LOCATION: Joplin, Missouri

COHORT: 2018

FOCUS: Ashton believes that science is only as effective as its ability to spur true social change. She cares deeply about how evidence is created, and she sees equity-driven research practices as key to disrupting the harmful power dynamics that often exist between researchers, community organizations, funders, and policymakers. As a social scientist and qualitative methodologist, Ashton works directly with residents and quality-of-life providers in under-resourced communities to add their expert voices to conversations about their most pressing social and health challenges, and the resources needed to address them. Through her work, Ashton challenges research methods that produce half-truths, leverages the power of stories as science, and invests in community-rooted partnerships to bring social science research beyond laboratories and into the lived experience.

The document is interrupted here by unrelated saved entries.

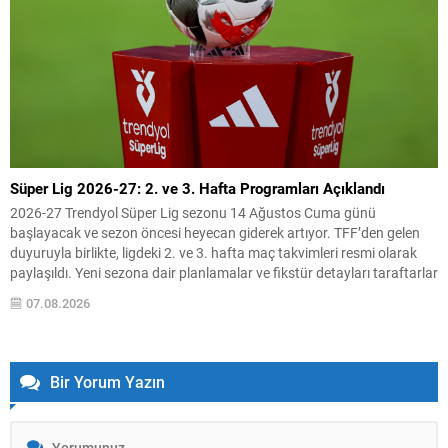
Süper Lig 2026-27: 2. ve 3. Hafta Programları Açıklandı
2026-27 Trendyol Süper Lig sezonu 14 Ağustos Cuma günü
başlayacak ve sezon öncesi heyecan giderek artıyor. TFF’den gelen
duyuruyla birlikte, ligdeki 2. ve 3. hafta maç takvimleri resmi olarak
paylaşıldı. Yeni sezona dair planlamalar ve fikstür detayları taraftarlar
ve kulüpler tarafından yakından takip ediliyor. Aşağıda TFF’nin
07.08.2026
açıkladığı 2. ve 3....
Bir Yorum Yazın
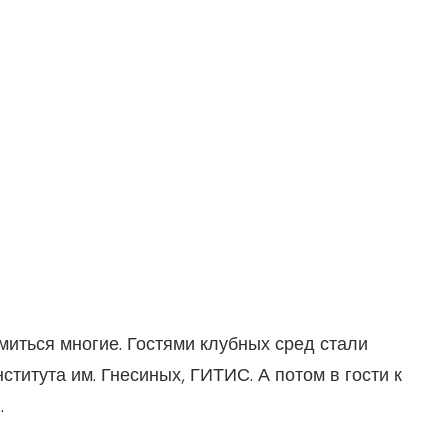
миться многие. Гостями клубных сред стали
титута им. Гнесиных, ГИТИС. А потом в гости к
.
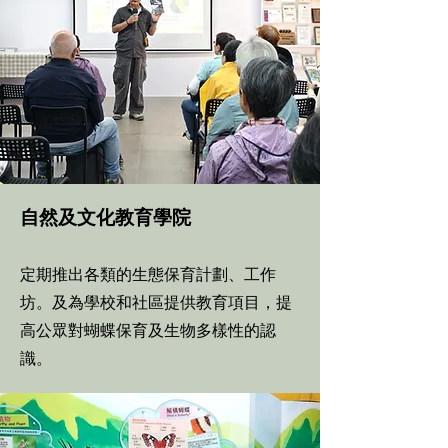
自然及文化教育學院
定期
推出各類的生態
保育計劃
、工作
坊。及為學校和社區提供教育項目，提
高公眾對蝴蝶保育及生物多樣性的認
識。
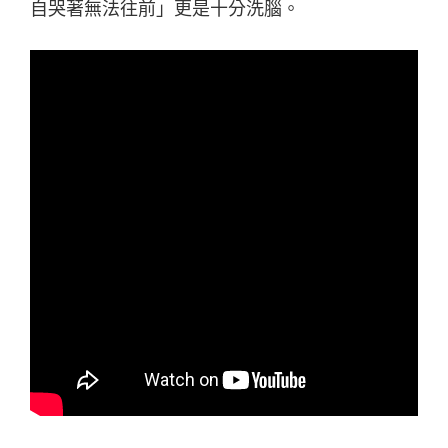
自哭著無法往前」更是十分洗腦。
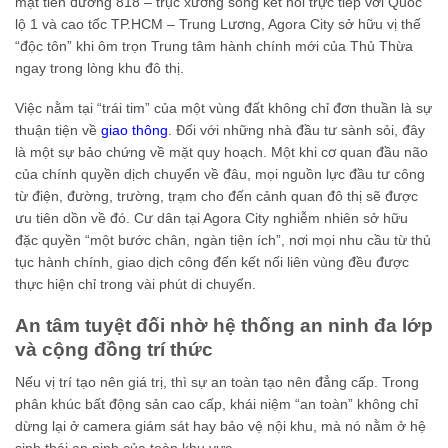
mặt tiền đường 818 – trục xương sống kết nối trực tiếp với Quốc
lộ 1 và cao tốc TP.HCM – Trung Lương, Agora City sở hữu vị thế
“độc tôn” khi ôm trọn Trung tâm hành chính mới của Thủ Thừa
ngay trong lòng khu đô thị.
Việc nằm tại “trái tim” của một vùng đất không chỉ đơn thuần là sự
thuận tiện về
giao thông
. Đối với những nhà đầu tư sành sỏi, đây
là một sự bảo chứng về mặt quy hoạch. Một khi cơ quan đầu não
của chính quyền dịch chuyển về đâu, mọi nguồn lực đầu tư công
từ điện, đường, trường, trạm cho đến cảnh quan đô thị sẽ được
ưu tiên dồn về đó. Cư dân tại Agora City nghiễm nhiên sở hữu
đặc quyền “một bước chân, ngàn tiện ích”, nơi mọi nhu cầu từ thủ
tục hành chính, giao dịch công đến kết nối liên vùng đều được
thực hiện chỉ trong vài phút di chuyển.
An tâm tuyệt đối nhờ hệ thống an ninh đa lớp
và cộng đồng trí thức
Nếu vị trí tạo nên giá trị, thì sự an toàn tạo nên đẳng cấp. Trong
phân khúc bất động sản cao cấp, khái niệm “an toàn” không chỉ
dừng lại ở camera giám sát hay bảo vệ nội khu, mà nó nằm ở hệ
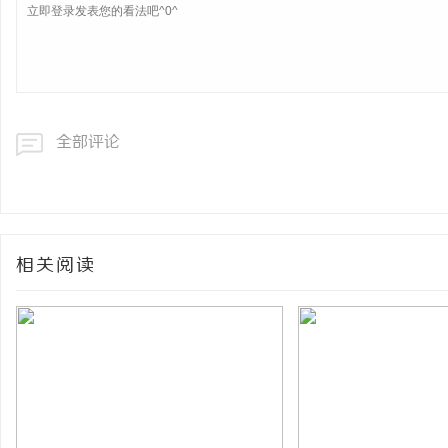
全部评论
相关阅读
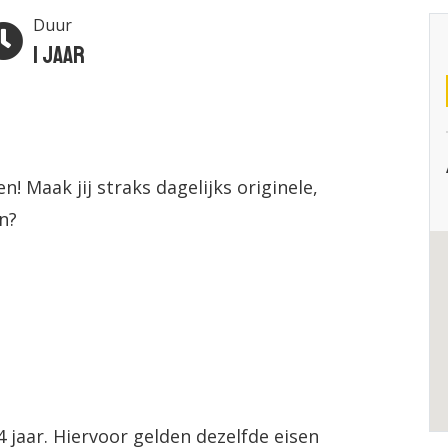
Duur
1 jaar
n! Maak jij straks dagelijks originele,
n?
 4 jaar. Hiervoor gelden dezelfde eisen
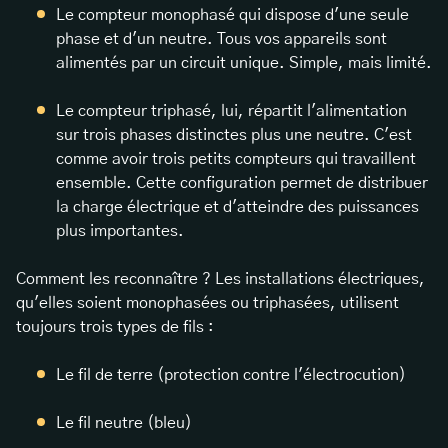
Le compteur monophasé qui dispose d'une seule
phase et d'un neutre. Tous vos appareils sont
alimentés par un circuit unique. Simple, mais limité.
Le compteur triphasé, lui, répartit l'alimentation
sur trois phases distinctes plus une neutre. C'est
comme avoir trois petits compteurs qui travaillent
ensemble. Cette configuration permet de distribuer
la charge électrique et d'atteindre des puissances
plus importantes.
Comment les reconnaître ? Les installations électriques,
qu'elles soient monophasées ou triphasées, utilisent
toujours trois types de fils :
Le fil de terre (protection contre l'électrocution)
Le fil neutre (bleu)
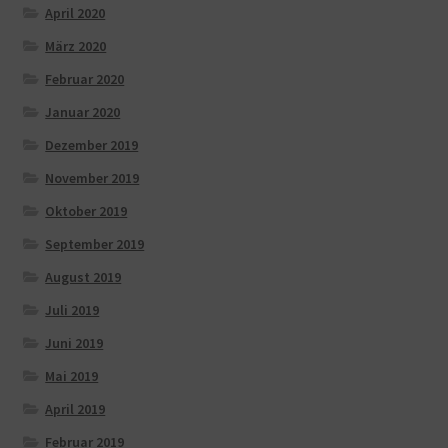
April 2020
März 2020
Februar 2020
Januar 2020
Dezember 2019
November 2019
Oktober 2019
September 2019
August 2019
Juli 2019
Juni 2019
Mai 2019
April 2019
Februar 2019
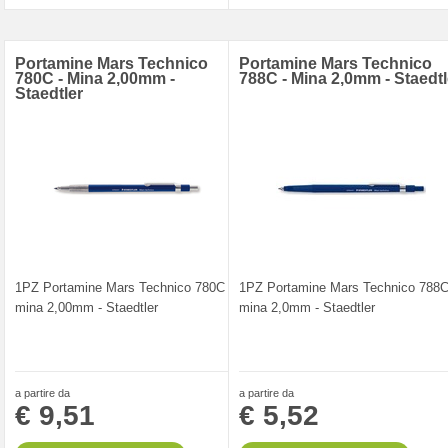
Portamine Mars Technico
Portamine Mars Technico
780C - Mina 2,00mm -
788C - Mina 2,0mm - Staedtl
Staedtler
1PZ Portamine Mars Technico 780C -
1PZ Portamine Mars Technico 788C
mina 2,00mm - Staedtler
mina 2,0mm - Staedtler
a partire da
a partire da
€ 9,51
€ 5,52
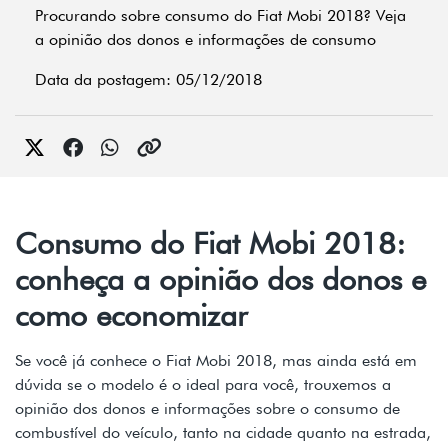
Procurando sobre consumo do Fiat Mobi 2018? Veja
a opinião dos donos e informações de consumo
Data da postagem: 05/12/2018
Consumo do Fiat Mobi 2018:
conheça a opinião dos donos e
como economizar
Se você já conhece o Fiat Mobi 2018, mas ainda está em
dúvida se o modelo é o ideal para você, trouxemos a
opinião dos donos e informações sobre o consumo de
combustível do veículo, tanto na cidade quanto na estrada,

Ashton Chapman, PhD, Social Scientist, Social Grove

Ashton’s passion for translating science to practice can be traced back to her personal experiences growing up in a small, rural community where she learned firsthand the unique health-related inequities and hardships rural families face, as well as the strength and resourcefulness they bring to finding solutions. Noticing that their voices were often missing from programs and policies created for them (rather than with them), Ashton now uses her research training to draw attention to the power and importance of community voice and self-determination in research and evaluation processes. Trained in Human Environmental Sciences, with specific expertise in qualitative methodology, family systems, rural health, and gerontology, Ashton’s work acknowledges and honors the intersecting intrapersonal, interpersonal, and systemic forces that shape opportunities for folks to live their happiest, healthiest lives.